Integral World: Exploring Theories of Everything
An independent forum for a critical discussion of the integral philosophy of Ken Wilber
Joe CorbettJoe Corbett has been living in Shanghai and Beijing since 2001. He has taught at American and Chinese universities using the AQAL model as an analytical tool in Western Literature, Sociology and Anthropology, Environmental Science, and Communications. He has a BA in Philosophy and Religion as well as an MA in Interdisciplinary Social Science, and did his PhD work on modern and postmodern discourses of self-development, all at public universities in San Francisco and Los Angeles, California. He can be reached at


A Response to
"Clash of the Archetypes"

Joe Corbett

The answer is that there is only the continual waking up to what is, without an edge or boundary or ending.

David and Andrea Lane's Clash of the Archetypes between Thantos (death) and Eros (life) is instructive not only on the level of individual experience and psychology, but on the collective level of the central conflict of our (and of all) times: that between self and society on the one hand, or Thantos, and the body (or nature) and culture on the other hand, or Eros. Let me explain.

Self-interest in the pursuit of money and power (the diagonal axis between the upper left and lower right quadrants) to the exclusion of other concerns is clearly self-destructive by systematically undermining and destroying communities of stability and moral meaning on the one hand, and a sustainable natural environment and bodily labor on the other hand (the diagonal axis between the lower left and the upper right quadrants).
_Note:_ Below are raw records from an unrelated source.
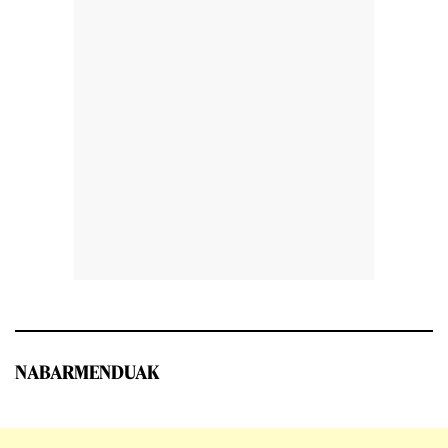
NABARMENDUAK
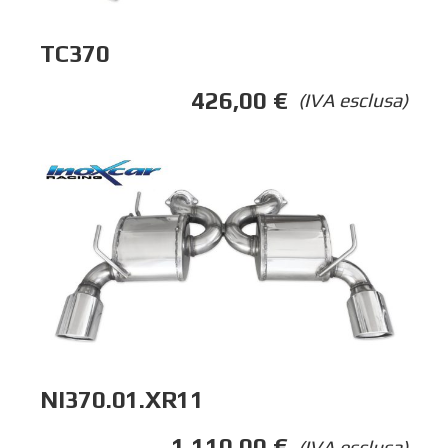
TC370
426,00
€
(IVA esclusa)
NI370.01.XR11
1.110,00
€
(IVA esclusa)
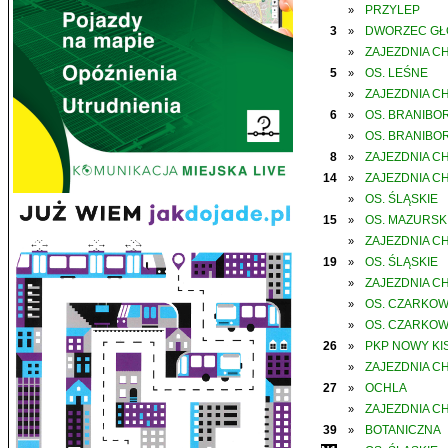
PRZYLEP
»
3
DWORZEC G
»
ZAJEZDNIA C
»
5
OS. LEŚNE
»
ZAJEZDNIA C
»
6
OS. BRANIBO
»
OS. BRANIBO
»
8
ZAJEZDNIA C
»
14
ZAJEZDNIA C
»
OS. ŚLĄSKIE
»
15
OS. MAZURSK
»
ZAJEZDNIA C
»
19
OS. ŚLĄSKIE
»
ZAJEZDNIA C
»
OS. CZARKO
»
OS. CZARKO
»
26
PKP NOWY KIS
»
ZAJEZDNIA C
»
27
OCHLA
»
ZAJEZDNIA C
»
39
BOTANICZNA
»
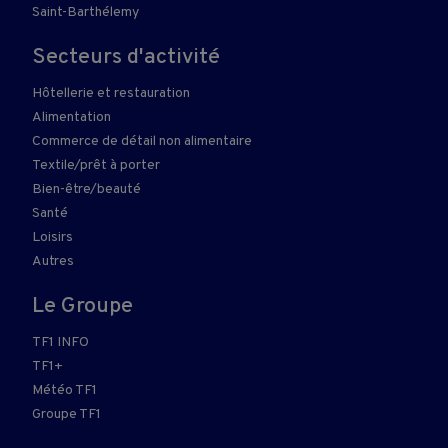
Saint-Barthélemy
Secteurs d'activité
Hôtellerie et restauration
Alimentation
Commerce de détail non alimentaire
Textile/prêt à porter
Bien-être/beauté
Santé
Loisirs
Autres
Le Groupe
TF1 INFO
TF1+
Météo TF1
Groupe TF1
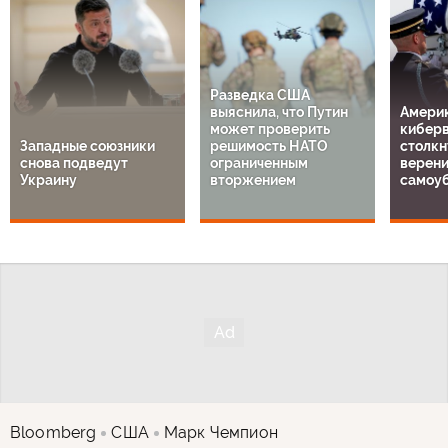
Разведка США
выяснила, что Путин
Амери
может проверить
кибер
Западные союзники
решимость НАТО
столкн
снова подведут
ограниченным
верен
Украину
вторжением
самоу
Bloomberg
США
Марк Чемпион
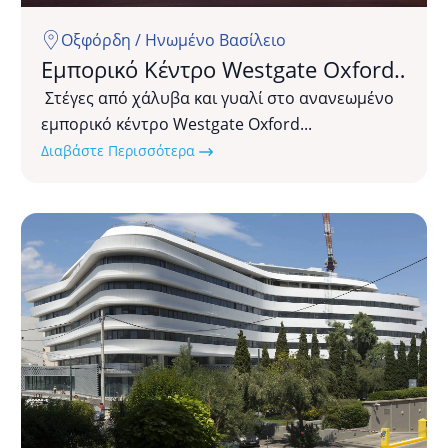
Οξφόρδη / Ηνωμένο Βασίλειο
Εμπορικό Κέντρο Westgate Oxford
Mall
Στέγες από χάλυβα και γυαλί στο ανανεωμένο
εμπορικό κέντρο Westgate Oxford...
Διαβάστε Περισσότερα
Συγκρότημα
Γραφείων
Ναυτιλιακής
Εταιρίας
Maran
Dry
Management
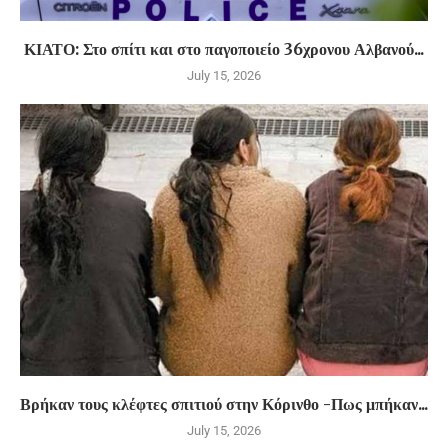
ΚΙΑΤΟ: Στο σπίτι και στο παγοποιείο 36χρονου Αλβανού...
July 15, 2026
Βρήκαν τους κλέφτες σπιτιού στην Κόρινθο -Πως μπήκαν...
July 15, 2026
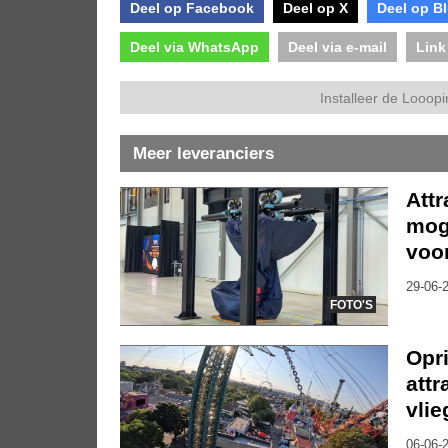
Deel op Facebook
Deel op X
Deel op B
Deel via WhatsApp
Deel via e-mail
Link
Installeer de Looopi
Meer leveranciers
Att
moge
voor
29-06-2
FOTO'S
Opr
attr
vli
06-06-2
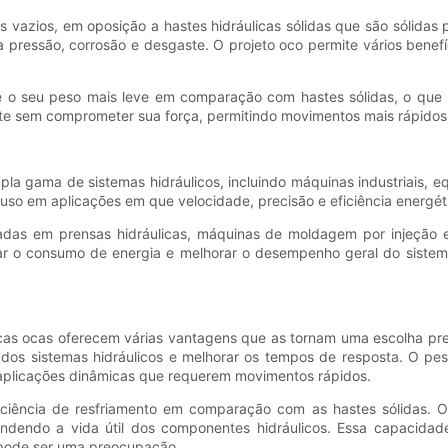
res vazios, em oposição a hastes hidráulicas sólidas que são sólidas
alta pressão, corrosão e desgaste. O projeto oco permite vários bene
é o seu peso mais leve em comparação com hastes sólidas, o que po
te sem comprometer sua força, permitindo movimentos mais rápidos e
la gama de sistemas hidráulicos, incluindo máquinas industriais, e
uso em aplicações em que velocidade, precisão e eficiência energétic
usadas em prensas hidráulicas, máquinas de moldagem por injeçã
ar o consumo de energia e melhorar o desempenho geral do sistem
licas ocas oferecem várias vantagens que as tornam uma escolha pre
al dos sistemas hidráulicos e melhorar os tempos de resposta. O p
aplicações dinâmicas que requerem movimentos rápidos.
ciência de resfriamento em comparação com as hastes sólidas. O 
endendo a vida útil dos componentes hidráulicos. Essa capacidad
r pode ser uma preocupação.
In other words, the modern orange civilization of material success and achievement (self-interest in the pursuit of profits and power) has today become imbalanced and un-whole, hegemonically overwhelming the capacity of human communities, nature, and labor to protect and nurture their stake in the healthy functioning of the entire human matrix of truth, beauty, goodness, and justice.

Melding personal ego-interests with collective institutional forms of representation (the upper left and lower right quadrants), the death instinct, or Thantos, in short, has overcome the life instinct, or Eros, the melding of bodily instinct with collective forms of desire (the upper right and lower left quadrants), and this has now become the central clash (or imbalance, which triggers the historical dialectics) of and within modern civilization today.

Lane's point towards the end of the piece is that neither Thantos nor Eros triumph in the end because they are both part of a larger whole that we must accept and transcend, with neither death nor immortality as the ultimate victor. And this is instructive for those who wish to ask what comes after the tragedy of modernity in its endless pursuit of more regardless of the consequences, for the answer is that there is only the continual waking up to what is, without an edge or boundary or ending signaling that this, the universe as we know and experience it, is in its final form.

May those who occupy and resist the temptations and accumulations of the ego-material worlds in collusion have the strength and fortitude to out-live the death throes of a civilization on the edge.